Saved entries:
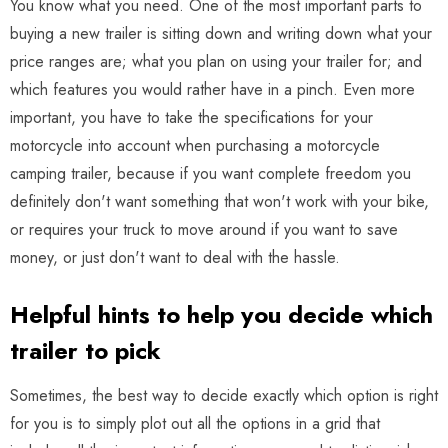
You know what you need. One of the most important parts to
buying a new trailer is sitting down and writing down what your
price ranges are; what you plan on using your trailer for; and
which features you would rather have in a pinch. Even more
important, you have to take the specifications for your
motorcycle into account when purchasing a motorcycle
camping trailer, because if you want complete freedom you
definitely don't want something that won't work with your bike,
or requires your truck to move around if you want to save
money, or just don't want to deal with the hassle.
Helpful hints to help you decide which
trailer to pick
Sometimes, the best way to decide exactly which option is right
for you is to simply plot out all the options in a grid that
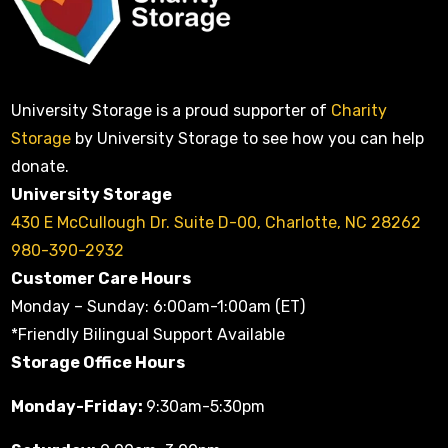
University Storage is a proud supporter of
Charity
Storage
by University Storage to see how you can help
donate.
University Storage
430 E McCullough Dr. Suite D-00, Charlotte, NC 28262
980-390-2932
Customer Care Hours
Monday – Sunday: 6:00am-1:00am (ET)
*Friendly Bilingual Support Available
Storage Office Hours
Monday-Friday:
9:30am-5:30pm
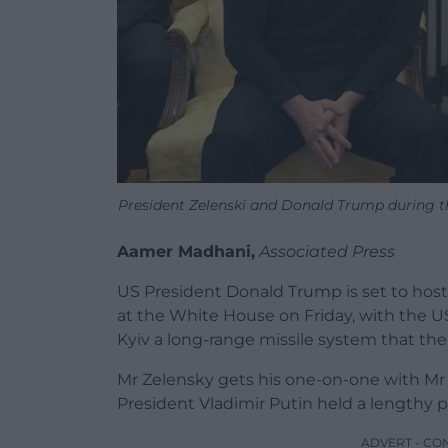
President Zelenski and Donald Trump during t
Aamer Madhani,
Associated Press
US President Donald Trump is set to host
at the White House on Friday, with the US 
Kyiv a long-range missile system that the
Mr Zelensky gets his one-on-one with Mr
President Vladimir Putin held a lengthy ph
ADVERT - CO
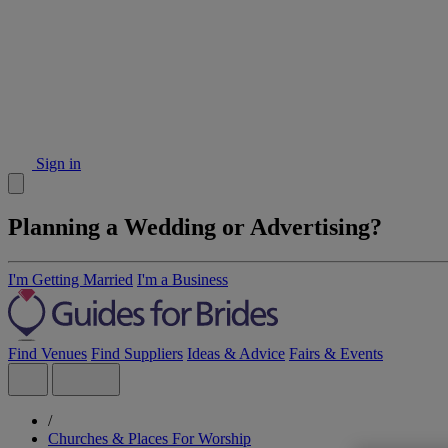
Sign in
Planning a Wedding or Advertising?
I'm Getting Married
I'm a Business
Find Venues
Find Suppliers
Ideas & Advice
Fairs & Events
/
Churches & Places For Worship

TASK ITEM:
Could you print all of the entries exactly, skipping the images?

ANSWER BELOW:
You know what you need. One of the most important parts to
buying a new trailer is sitting down and writing down what your
price ranges are; what you plan on using your trailer for; and
which features you would rather have in a pinch. Even more
important, you have to take the specifications for your
motorcycle into account when purchasing a motorcycle
camping trailer, because if you want complete freedom you
definitely don't want something that won't work with your bike,
or requires your truck to move around if you want to save
money, or just don't want to deal with the hassle.
Helpful hints to help you decide which
trailer to pick
Sometimes, the best way to decide exactly which option is right
for you is to simply plot out all the options in a grid that
University Storage is a proud supporter of
Charity
Storage
by University Storage to see how you can help
donate.
University Storage
430 E McCullough Dr. Suite D-00, Charlotte, NC 28262
980-390-2932
Customer Care Hours
Monday – Sunday: 6:00am-1:00am (ET)
*Friendly Bilingual Support Available
Storage Office Hours
Monday-Friday:
9:30am-5:30pm
President Zelenski and Donald Trump during t
Aamer Madhani,
Associated Press
US President Donald Trump is set to host
at the White House on Friday, with the US 
Kyiv a long-range missile system that the
Mr Zelensky gets his one-on-one with Mr
President Vladimir Putin held a lengthy ph
ADVERT - CO
Sign in
Planning a Wedding or Advertising?
I'm Getting Married
I'm a Business
Find Venues
Find Suppliers
Ideas & Advice
Fairs & Events
/
Churches & Places For Worship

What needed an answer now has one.